---------- Data for analysis ----------
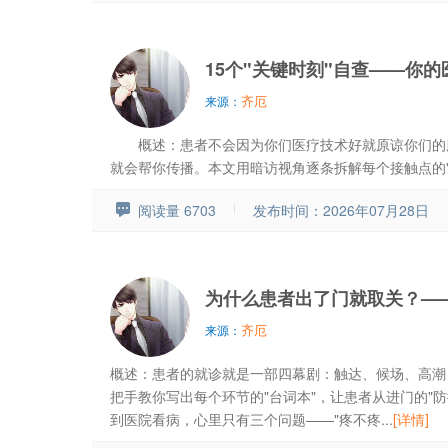
15个"关键时刻"自查——你的
齐厄
来源：
概述：患者不会因为你们医疗技术好就原谅你们的服
就会帮你传播。本文用暗访视角逐条拆解每个接触点的"合
阅读量 6703
发布时间：2026年07月28日
为什么患者出了门就取关？—
齐厄
来源：
概述：患者的就诊就是一部四幕剧：触达、候场、高潮
把手教你写出每个环节的"台词本"，让患者从进门的"防
到医院看病，心里只有三个问题——"疼不疼...
[详情]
----------
Directions for this task - Extract all the data above exactly, excluding every picture.

Your solution -
15个"关键时刻"自查——你的
齐厄
来源：
概述：患者不会因为你们医疗技术好就原谅你们的服
就会帮你传播。本文用暗访视角逐条拆解每个接触点的"合
阅读量 6703
发布时间：2026年07月28日
为什么患者出了门就取关？—
齐厄
来源：
概述：患者的就诊就是一部四幕剧：触达、候场、高潮
把手教你写出每个环节的"台词本"，让患者从进门的"防
到医院看病，心里只有三个问题——"疼不疼...
[详情]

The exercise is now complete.